Hopefully there will be more activity here in the coming weeks, as I am looking forward to the release of Scorsese’s The Irishman (which I WILL NOT be watching on Netflix, as any film by an artist as legendary as Scorsese deserves to be seen on the big screen, as movies were intended), A Beautiful Day in the Neighborhood (as we all need a reminder of Fred Rogers, perhaps the nicest human to ever walk this earth, in an era of turmoil and division across our country revolving around one man), and Knives Out (while still holding onto frustration from director Rian Johnson’s botched take on the previous Star Wars movie).

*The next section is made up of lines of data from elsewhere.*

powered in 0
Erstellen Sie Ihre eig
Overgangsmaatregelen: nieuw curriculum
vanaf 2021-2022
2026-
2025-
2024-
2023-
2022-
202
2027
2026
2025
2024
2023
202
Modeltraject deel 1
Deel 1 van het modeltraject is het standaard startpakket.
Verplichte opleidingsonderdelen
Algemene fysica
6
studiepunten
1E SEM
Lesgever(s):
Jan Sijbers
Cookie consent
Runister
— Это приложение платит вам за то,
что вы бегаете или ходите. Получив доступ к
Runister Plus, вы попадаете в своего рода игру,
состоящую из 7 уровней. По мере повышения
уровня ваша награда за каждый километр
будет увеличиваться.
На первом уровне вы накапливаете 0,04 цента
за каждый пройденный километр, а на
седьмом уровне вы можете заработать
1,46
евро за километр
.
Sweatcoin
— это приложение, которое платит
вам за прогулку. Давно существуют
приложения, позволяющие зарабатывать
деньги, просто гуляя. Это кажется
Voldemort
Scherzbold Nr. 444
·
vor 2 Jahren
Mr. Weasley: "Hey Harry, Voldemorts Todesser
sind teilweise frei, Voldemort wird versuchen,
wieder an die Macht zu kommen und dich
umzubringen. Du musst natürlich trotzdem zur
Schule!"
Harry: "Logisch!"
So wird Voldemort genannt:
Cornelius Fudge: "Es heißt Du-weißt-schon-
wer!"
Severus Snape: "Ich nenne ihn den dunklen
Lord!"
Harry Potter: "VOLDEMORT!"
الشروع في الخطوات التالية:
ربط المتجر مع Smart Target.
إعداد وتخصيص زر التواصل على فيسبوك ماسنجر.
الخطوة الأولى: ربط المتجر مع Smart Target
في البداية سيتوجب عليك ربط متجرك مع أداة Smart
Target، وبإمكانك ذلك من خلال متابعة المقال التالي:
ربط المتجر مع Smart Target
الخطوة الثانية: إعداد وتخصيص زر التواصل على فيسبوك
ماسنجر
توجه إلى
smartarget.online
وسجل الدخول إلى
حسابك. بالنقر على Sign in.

It’s also quite expensive to see a movie, nowadays, which very easily explains how so many popular films sail across the $1 billion mark. If this blog DID accrue a following that would provide me with the financial liberty to devote myself to the movies full-time (hint, hint) then maybe I could contribute to the readers’ interest in cinema.

Until then, I am going to have to take the budgeted approach to movies and occasionally make my way out to the theaters or find a pirated version of whatever is popular right now (hopefully the government is not reading this… but that’s assuming that there ARE people reading whatever has been posted on this cheaply assembled website).

I hope to be back soon. I need to keep going.